While preparing for my work to begin as Audio Mixer on the short film, "Classifieds", I have been given the opportunity to work as an Audio Mixer on the feature film, "Certainly Never". The film already began production with another sound guy, but he became unavailable for a few weeks of production, and that's where I stepped in. Shooting began July 24th for this film, however, yesterday, August 8th, was my first day on set. Since I am not the only mixer on this project, I get some good time off in between shoots which allows me to continue working on "Classifieds" and bring more experience to both film sets.

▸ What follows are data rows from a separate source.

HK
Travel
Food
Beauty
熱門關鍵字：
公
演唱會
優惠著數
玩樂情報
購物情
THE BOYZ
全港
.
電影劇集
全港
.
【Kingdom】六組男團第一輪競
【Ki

"Certainly Never" is a romantic dramedy written and directed by Matt Phillion, with Jonathan "Jay" Salvo as DP; they can be looked up on IMDb.com. This is my first feature on crew, which is exciting, but also puts more pressure on me. Our first day of filming was difficult for me for many reasons; not just because it was my first day on set of a film that already began production with people whom I've never met, but also, it was using equipment I've never used, and I had to handle a lot (Boom pole/shotgun, Mixer, AND recorder). Carrying and trying to make sure all three are doing good was very difficult. But on top of all of that, everything we filmed on that day was filmed on the rooftop of a 6 story building in Boston with two AC compressors blasting a loud humming sound. I called my good sound buddy/mentor Aaron Miller before the shoot, asking for advice and he basically said "You're screwed. It's not your fault, it's their fault for choosing that horrible location. There's nothing you can do about it." So on the first day working with these people, I wanted to impress, but it seemed impossible with the fact being no matter how good I am, my product is going to suck, in fact, they may be planning on doing ADR and not even using my product before even making it. This actually took some pressure off of me.

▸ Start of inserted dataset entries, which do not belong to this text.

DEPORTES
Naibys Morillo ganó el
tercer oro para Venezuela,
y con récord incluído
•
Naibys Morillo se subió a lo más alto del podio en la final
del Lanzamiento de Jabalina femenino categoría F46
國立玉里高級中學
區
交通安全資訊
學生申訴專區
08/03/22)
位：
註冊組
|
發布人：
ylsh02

The equipment I used was a Shure FP33 Mixer, a Marantz PMD661 recorder (We use a 671 at Quinnipiac, I believe, which is older) and an Azden SGM-1X shotgun with zeppelin. The recorder was real simple to use, and shotguns are shotguns, but the Mixer gave me problems when we were testing. The Monitor switch was on the wrong setting, and I did not remember which setting it was supposed to be on, which would not let me get levels or hear anything; this did not look good for me as this large problem was my first impression at work.

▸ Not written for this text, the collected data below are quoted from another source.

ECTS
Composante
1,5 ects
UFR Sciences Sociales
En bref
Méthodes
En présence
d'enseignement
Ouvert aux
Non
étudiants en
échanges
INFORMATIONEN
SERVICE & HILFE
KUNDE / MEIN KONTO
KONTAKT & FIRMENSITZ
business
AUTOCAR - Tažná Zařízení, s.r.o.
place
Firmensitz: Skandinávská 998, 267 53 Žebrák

Once we got it going, it was all downhill from there, no problems during the shoot really, other than my hatred for the uncomfortable boom pole. I did not see a brand or model name on the pool, but I have never used one like it before; it did not telescope, rather it bent into a more convenient shape, which was nice, but it could only be about 5' 5" long which is extremely short for longest extension (I've never heard of a boom pole not extending further than 8') also, it cannot go any shorter (4' is a nice minimum length for storage reasons). This boom pole was short and surprisingly heavy. Resting this things on the back of your neck and shoulders puts a number on you throughout the day and production, so boom poles are built out of light materials to reduce stress. This was not, this was bulky and short. My boom pole weighs about 2 pounds. I can hold a 1 pound weight with my pinky and after maybe 10 seconds, it starts feeling heavy. With my boom pole which weighs twice as much, if I extend it all the way, 9 feet, and hold it with my pinky, it is almost of if I am holding absolutely nothing, because of it's length, it does not put too much weight/stress on one area, making it more comfortable for boom operators. I brought my own boom pole which I built a few weeks ago but we had to use the Zeppelin with our location and the Zeppelin only fits on its shock mount which does not fit on my boom pole. My shock mount cannot hold a Zeppelin. So, I wish I could have used my boom pole for comfort, but it was not a choice, therefore, I have never been so sore after just one day of shooting.